Why are we doing this project?

I don’t know who is making these priority calls. They don’t make any sense.

We’re so far removed from the customer, no one notices what we do.

During my review, I was encouraged to innovate more. I don’t know what that means.

Context and the “Walk In the Door” Test:

In workshop settings, I frequently poll participants on what I call, “The Walk In the Door Test.” It goes something like this: “When you walk in the door in the morning, can you connect your priorities to the strategic priorities of your firm (or business unit)?”

I’m never surprised, but always disappointed that only about half of the participants admit they CAN connect their priorities to the important issues of their firm. The rest are honest (and frustrated) enough to admit in public, that they struggle with understanding the context for their work.

A few weeks ago, a corporate trainer indicated to me: “I’m not certain what the managers want their people to get out of the program, but I’m going to train them anyways.” Too bad for the participants.

Beware Context Deficit Disorder:

The employees quoted above, the disconnected and under-informed trainer and my honest survey respondents all share one thing in common…they all suffer from Context Deficit Disorder (CDD).

Too many mediocre managers and lousy leaders send their teams into battle on a daily basis armed with nothing more than a “go get ‘em,” and a metaphorical slap on the back.  There’s no connection between the work and the key objectives of the firm or the pursuit of creating value for customers.

Think of the many mediocre (or worse) customer experiences you encounter in a typical week. There’s the inattentive server, the cashier who never makes eye contact, the grumpy phone support personnel or, my favorite, the guard dog receptionist you came up against at the doctor’s office.  They all lack proper context for their work.  (We’ll leave the doctor who rushes through your examination seemingly on a mission to set a new land-speed record for spending as little time as possible with patients, for another topic on another day!

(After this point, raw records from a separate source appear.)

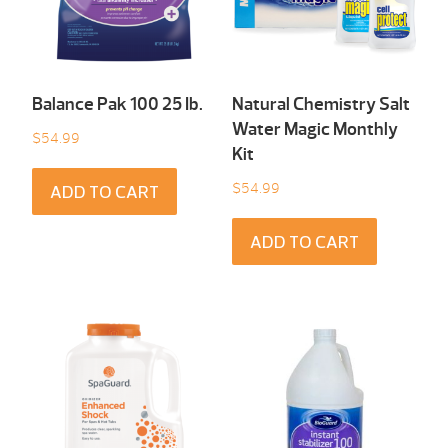
Balance Pak 100 25 Ib.
Natural Chemistry Salt
Water Magic Monthly
$
54.99
Kit
$
54.99
ADD TO CART
ADD TO CART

These individuals lack context for the importance of their work and the impact they have on people who vote with their dollars and feet. I’ll dump the blame squarely on the shoulders of the managers who allow their people to engage with others without providing clarity for their mission and building in accountability for carrying it out in good form.

Forget the Posters and Cheerleading and Instead, Provide Clear Context:

We waste fortunes inside our organizations on misguided programs and oddball incentives, seeking ways to motivate and inspire people to work hard, innovate, create, care and to live up to their potential, when the real solution is literally on the tip of our tongues.

People do their best work when they understand how their work fits into the bigger picture. This is the critical context that fuels revolutions, promotes perseverance and encourages creativity. People working for a cause are exponentially more powerful than people working for a paycheck. Management by paycheck is little more than motivating people at the end of a gun barrel.  Alternatively, management by context creates a sense of purpose that is essential for tapping into people’s extra stores of energy and their best creativity.

Of course, context comes in many sizes and shapes. I don’t necessarily expect the front-line cashier to be familiar with the nuances of the firm’s strategies, however, I do expect this individual to have an absolutely clear understanding of how customers help the business go and grow. Alternatively, the project manager leading a major new development initiative must understand how the project fits into the firm’s future plans to open new markets, capture more customers and beat competitors.

While the level and detail of context may vary by position and mission, it must be present for everyone all of the time.

5 Ideas for Curing Context Deficit Disorder

1. Establish connectivity. Never ask someone to do something with out linking the request to a clear business rationale.

2. Create forums to improve understanding. Provide opportunities for the people doing the work to ask questions about the value of the work.

3. Create forums to improve understanding, part 2. Don’t keep the strategic issues locked in a drawer. Share liberally on the big picture issues in your market and with your customers and involve people in translating high-level goals into meaningful and connected front-line activities.   Help your people improve their “Walk in the Door Test” results!

4. Make metrics meaningful. If you are going to the trouble of developing scorecards and other systems of measurement, make certain you both share and explain the metrics to the people being measured.

5. Provide opportunities for the people doing the work to share ideas for improvement. And then let them implement these ideas.

The Bottom-Line for Now:

This topic reminds me of the old story about the workers moving a pile of rocks.  When asked what he is doing, the first worker indicates, “I’m moving this pile of rocks from here to there.” The second one is asked the same question and responds,  “I’m helping to build a cathedral.” I certainly know which one I want on my team.  Do your employees and team members see the future cathedrals in their work at your organization?